But it was Langley this time. "We got it."

Outside, the man in the van switched off his equipment and quietly drove away.

Mulder slumped back into the chair. "Oh, you guys .... Hold on, let me find some paper." He rummaged around on the desk until he found a sheet of paper and a pen. "Okay, go ahead."

"All right, the number belongs to a company called Zeus Storage."

"Yeah?" Mulder frowned as he scribbled.

"...1616 Pandora Street. That okay?"

"That's great. You guys are the best."

"You'd better remember it, man!" Langley snorted. "Later ..." And he rang off.

Mulder put the receiver down and sighed, looking around. Then he looked down at the scrap of paper in his hand. Whatever was at Zeus Storage was going to have to wait for another night - he had a small boy to get home to.

Sam collapsed bonelessly against his shoulder as he carried him downstairs from Mrs. Li's apartment. The little boy was exhausted, and Mulder had to admit that he felt pretty wiped out himself. It had been one hell of an evening, all things considered.

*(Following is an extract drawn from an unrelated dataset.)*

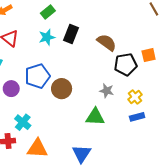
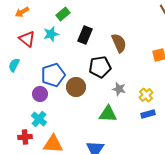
cyan star: (47, 37) -> (51, 34), moved
brown semicircle: (107, 42) -> (119, 43), turned 30
black pentagon: (126, 64) -> (100, 67), moved
purple circle: (11, 89) -> (40, 94), moved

But when he reached the bottom of the stairs, one further surprise was in store for him. Waiting outside his apartment were two men dressed in the almost-uniform FBI dark suits and trench-coats, who turned to look at him as he approached.

Mulder groaned inwardly, for they didn't present the appearance of people who were going to leave soon.

"What have I done now?" he demanded flippantly, as he dug in his pocket for his keys.

"Fox Mulder?" The older of the two displayed his ID. "Could we have a word? I'm - "

"Assistant Director Lyle Rolfe," Mulder finished for him. "I know, I remember you." He glanced at the other man, cocking his head to one side questioningly. "You I don't know."

This man was nearer Mulder's own age, a tall man of African extraction with a lean face that showed a lot of laughter lines. He produced his own ID hastily. "Special Agent Mike Rawlings," he said, and offered his hand. "You won't remember me, Mr. Mulder, I joined the VCS the week you left."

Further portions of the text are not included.